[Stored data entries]
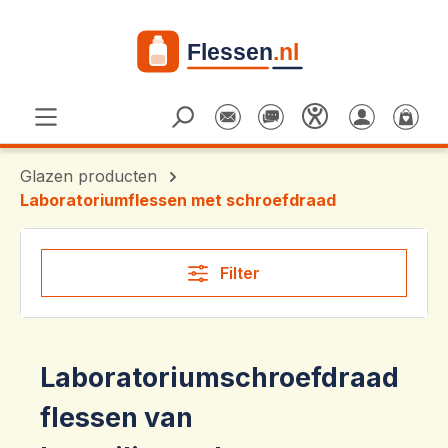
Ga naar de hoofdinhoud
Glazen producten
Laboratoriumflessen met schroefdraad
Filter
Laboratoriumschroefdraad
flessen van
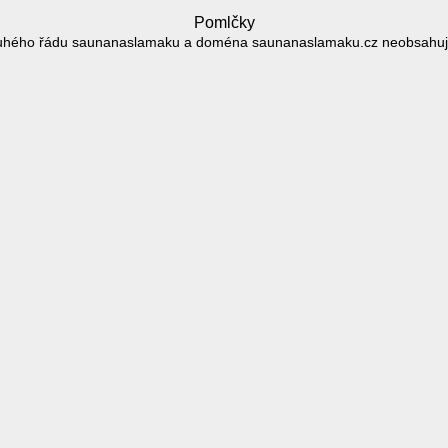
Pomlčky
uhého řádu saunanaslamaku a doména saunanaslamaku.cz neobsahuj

==

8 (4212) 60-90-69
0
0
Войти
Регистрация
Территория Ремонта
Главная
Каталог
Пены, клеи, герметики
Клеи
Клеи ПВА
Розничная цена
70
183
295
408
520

▶ Task statement:
Output exactly, and only, the lines of the entries above from the one with "Laboratoriumschroefdraad" up to and including the one with "uhého řádu saunanaslamaku"; pictures are to be left out.

▶ Solved exercise:
Laboratoriumschroefdraad
flessen van
Pomlčky
uhého řádu saunanaslamaku a doména saunanaslamaku.cz neobsahuj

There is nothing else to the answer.